[Stored entries]

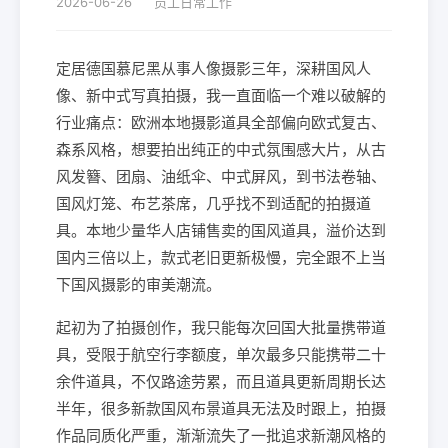
2026-06-26
员工日常工作
定居德国慕尼黑从事人像摄影三年，深耕国风人
像、新中式写真拍摄，我一直面临一个难以破解的
行业痛点：欧洲本地摄影道具全部偏向欧式复古、
森系风格，想要拍出纯正的中式氛围感大片，从古
风发簪、团扇、油纸伞、中式屏风，到书法卷轴、
国风灯笼、布艺茶席，几乎找不到适配的拍摄道
具。本地少量华人店铺售卖的国风道具，溢价达到
国内三倍以上，款式老旧更新极慢，完全跟不上当
下国风摄影的审美潮流。
起初为了拍摄创作，我只能每次回国大批量携带道
具，受限于航空行李额度，单次最多只能携带二十
余件道具，不仅路途劳累，而且道具更新周期长达
半年，很多新款国风布景道具无法及时跟上，拍摄
作品同质化严重，渐渐流失了一批追求新潮风格的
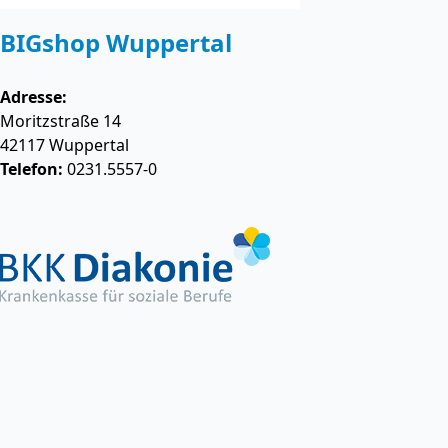
BIGshop Wuppertal
Adresse:
Moritzstraße 14
42117
Wuppertal
Telefon:
0231.5557-0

DESCRIPTION OF THE TASK =>
Word for word, give the entries above again, with no images included.

RESPONSE TO THIS EXERCISE =>
2026-06-26
员工日常工作
定居德国慕尼黑从事人像摄影三年，深耕国风人
像、新中式写真拍摄，我一直面临一个难以破解的
行业痛点：欧洲本地摄影道具全部偏向欧式复古、
森系风格，想要拍出纯正的中式氛围感大片，从古
风发簪、团扇、油纸伞、中式屏风，到书法卷轴、
国风灯笼、布艺茶席，几乎找不到适配的拍摄道
具。本地少量华人店铺售卖的国风道具，溢价达到
国内三倍以上，款式老旧更新极慢，完全跟不上当
下国风摄影的审美潮流。
起初为了拍摄创作，我只能每次回国大批量携带道
具，受限于航空行李额度，单次最多只能携带二十
余件道具，不仅路途劳累，而且道具更新周期长达
半年，很多新款国风布景道具无法及时跟上，拍摄
作品同质化严重，渐渐流失了一批追求新潮风格的
BIGshop Wuppertal
Adresse:
Moritzstraße 14
42117
Wuppertal
Telefon:
0231.5557-0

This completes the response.